BRITAIN’S borders will be closed to continental Europeans if the euro collapses, it was revealed yesterday.
The emergency measure would block hordes of French, German and Dutch nationals who would be desperate to withdraw cash here with credit cards if banks in their own countries dry up.
It is feared a run on British banks could also result in them being unable to service UK businesses.
Chancellor George Osborne has confirmed extensive contingency plans are being drawn up to safeguard Britain. The Treasury will not reveal specifics.

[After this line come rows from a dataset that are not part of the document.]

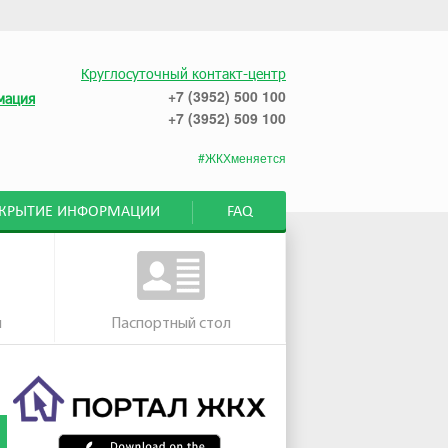
Круглосуточный контакт-центр
+7 (3952) 500 100
мация
+7 (3952) 509 100
#ЖКХменяется
СКРЫТИЕ ИНФОРМАЦИИ
FAQ
м
Паспортный стол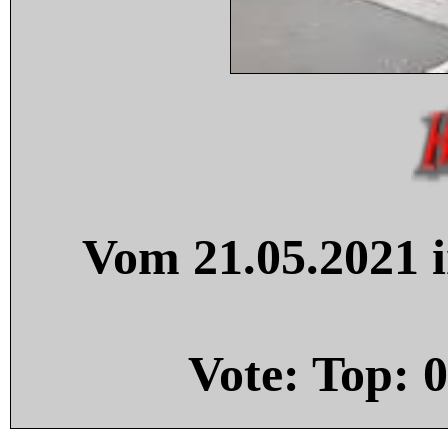
Vom 21.05.2021 i
Vote: Top:
0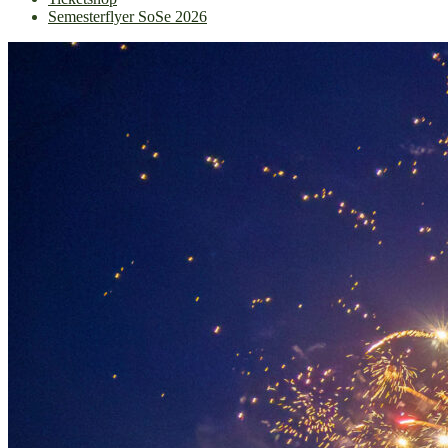
Semesterflyer SoSe 2026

But there will be limits on how much money can be deposited in British banks in any European stampede to “safe havens” like the City of London.
Such a rush would send the Pound soaring, dealing a crippling blow to British exports.

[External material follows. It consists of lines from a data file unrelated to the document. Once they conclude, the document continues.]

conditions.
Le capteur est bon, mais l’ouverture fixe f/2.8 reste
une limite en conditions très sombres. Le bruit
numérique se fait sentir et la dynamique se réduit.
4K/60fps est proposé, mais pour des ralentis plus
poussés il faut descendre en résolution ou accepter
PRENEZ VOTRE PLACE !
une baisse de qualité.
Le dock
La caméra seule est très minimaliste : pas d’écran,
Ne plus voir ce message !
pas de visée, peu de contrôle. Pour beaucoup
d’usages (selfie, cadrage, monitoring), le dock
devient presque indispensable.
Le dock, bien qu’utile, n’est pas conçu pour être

It has already emerged that the Foreign Office is working on a mass evacuation plan to bring expat and holidaying Brits home if Greece, Portugal or Spain suddenly implode.
And fears of an impending calamity grew yesterday after a record 412billion euros was deposited with the European Central Bank by individual banks over Christmas.

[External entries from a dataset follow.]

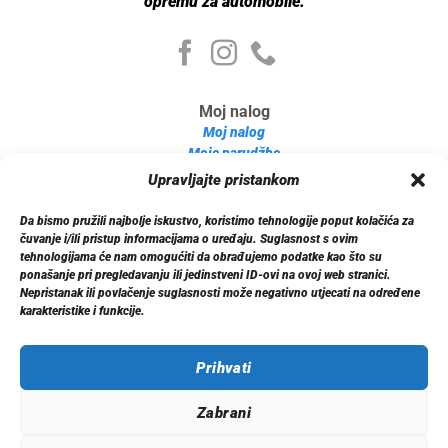
opremu za automobile.
Moj nalog
Moj nalog
Moje narudžbe
Detalji računa
Upravljajte pristankom
Log out
Da bismo pružili najbolje iskustvo, koristimo tehnologije poput kolačića za
Informacije
čuvanje i/ili pristup informacijama o uređaju. Suglasnost s ovim
O nama
tehnologijama će nam omogućiti da obrađujemo podatke kao što su
ponašanje pri pregledavanju ili jedinstveni ID-ovi na ovoj web stranici.
Dostava
Nepristanak ili povlačenje suglasnosti može negativno utjecati na određene
Politika privatnosti
karakteristike i funkcije.
Kontakt
Prihvati
Zabrani
© 2026 Xenon.ba. Sva prava zadržana.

It proved how wary financiers are of lending to each other amid concerns a major Euro bank is on the brink of failure.
In another ominous warning, Deputy PM Nick Clegg will today predict that 2012 will pose “many great challenges for everyone in Britain”.
The Lib Dem leader will use his New Year message to the party faithful to shore up the coalition with the Tories — buffeted by a series of recent bitter rows.
Mr Clegg will say: “Throughout, we have taken big long-term decisions that will change the way our economy works for the better. What we’re doing is not easy but it’s right.”